Таковы центральные фигуры поэмы, «несколько уродливых помещиков», по гоголевскому выражению. Не менее уродливы крепостные крестьяне: вряд ли кто-нибудь станет вслед за Шевыревым умиляться человечности Селифана, а вонючий Петрушка и идиоты Митяй и Миняй вместе с «двумя русскими мужиками» первой главы дополняют впечатление даже от этой «смягченной редакции, и Белинский, говоривший, что «Мертвые души» «беспощадно сдергивают покров с действительности», в сущности, отнесся к новой редакции так же, как Пушкин к ранней.
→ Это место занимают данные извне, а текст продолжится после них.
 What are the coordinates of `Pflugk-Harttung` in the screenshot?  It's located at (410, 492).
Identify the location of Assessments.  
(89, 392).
— здесь появляются портреты коллективные — фон, в котором лица даже не названы по именам: чиновник вообще, дамы вообще, тюрюки и байбаки вообще. Преимущественное значение второй половины не в статике, а в динамике. Это уже не новая для Гоголя динамика: критика и враждебная, и сочувственная единодушно отметила ее сходство с «Ревизором» — динамика мистификаций и заблуждений, которая и в частностях близка к «Ревизору»: ожидают нового ген. -губернатора, и Чичикова готовы принять за ревизора — новые письма сбивают и с этого следа, и его готовы принять за таинственных фальшивомонетчика и разбойника, о которых пишут в письмах. Переполох в мире уродов в «фантастическом», по определению Шевырева, городе, должен показаться несообразным; этого как будто не отрицает и Гоголь, утверждая в 10 главе символический смысл этой видимой несообразности. Как и в «Ревизоре» — поэма осложнена пародией на любовную интригу и вместе с тем на динамику авантюрных романов. Очарование молодости и чистоты губернаторской дочки в «не слишком толстом и не слишком тонком» Чичикове должно было превратиться очень скоро в пародию на чувство, но воображение обывателей создало несвойственный ему авантюрно-героический замысел похищения. Скачком в прошлое (Vorgeshichte) фактическая часть поэмы заканчивается.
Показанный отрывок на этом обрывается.